Opinion / Op-Ed Contributors

Money shouldn't be used to inflate asset bubbles

By Yu Yongding (China Daily) Updated: 2015-11-11 08:03

Money shouldn't be used to inflate asset bubbles

An investor looks at an electronic trading screen at a brokerage in Nanjing, Jiangsu province. [Asinewsphoto by Su Yang]

China's stock market has been in the news since the summer, when a rapid rise gave way to a major plunge, triggering a global equities sell-off. The question now is what can be done to prevent further volatility.

In mid-June, the prolonged surge in stock prices finally drove an unnerved China Securities Regulatory Commission to impose restrictions on offline private fund matching. The decision immediately triggered a sell-off, with the Shanghai Composite Index falling 2 percent in just one day.

Initially, this looked like a natural correction. But the prevalence of margin trading caused the decline to turn quickly into a rout. First, as plummeting stock prices caused the equity in investors' accounts to fall below the maintenance margin, brokers began issuing margin calls, forcing investors to offload more assets to come up with the needed cash. When they failed to pay margin calls on time, their shares were sold by brokers, pushing stock prices down further.

The authorities scrambled to stanch the bleeding. On June 27, the People's Bank of China lowered the reserve requirement ratio and the benchmark interest rate.
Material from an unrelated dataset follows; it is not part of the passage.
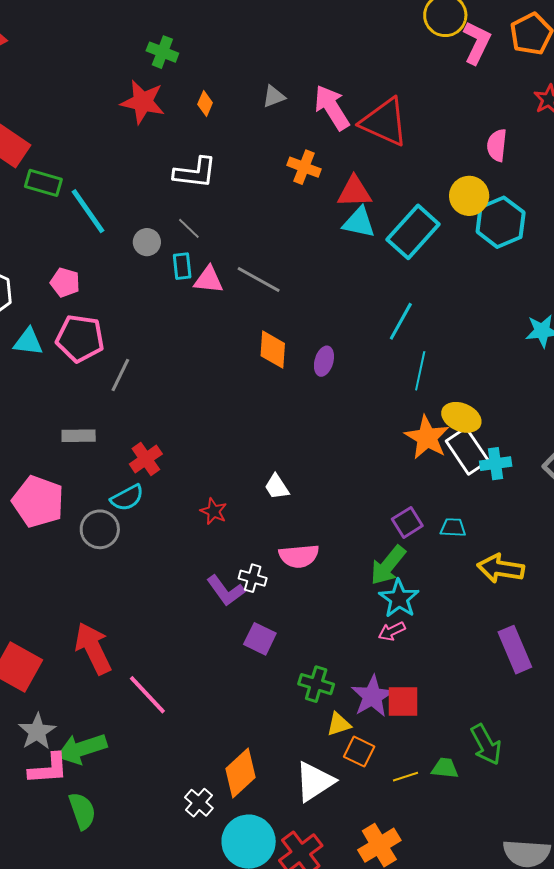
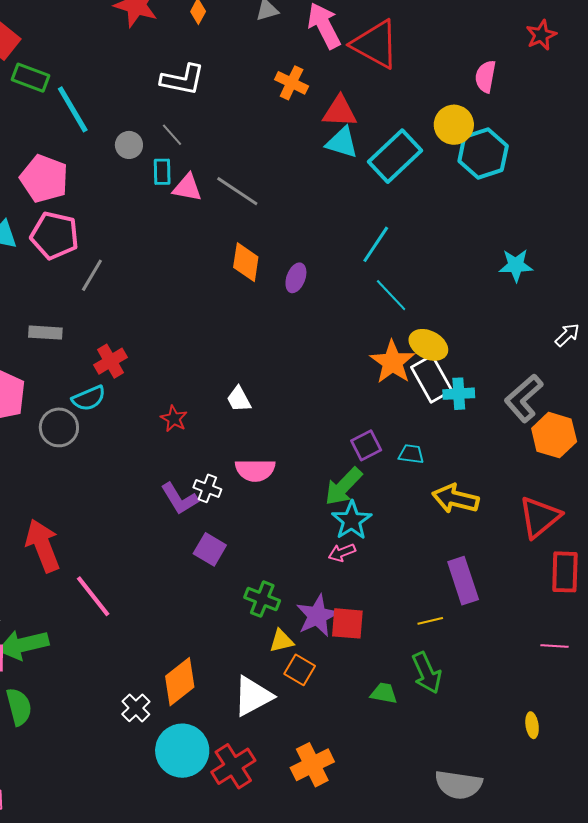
pink pentagon: (65, 282) -> (44, 179), size x1.6
cyan line: (420, 371) -> (391, 295), turned -60
yellow line: (405, 777) -> (430, 621), moved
But the Shanghai Composite Index kept falling, reaching 4,200 on July 1.

At that point, the CSRC launched a succession of desperate measures: it suspended initial public offerings, allowed companies to stop trading, and limited short selling. It even organized a "national team" of 21 large securities companies to purchase shares to buttress the Shanghai Composite Index.

In doing so, China's regulatory authorities changed many well-established rules of the game virtually overnight. While massive official intervention may have halted the rout, it could have permanently damaged regulators' credibility. And it was not even merited; the banks were not overly exposed, so there were no systemic risks.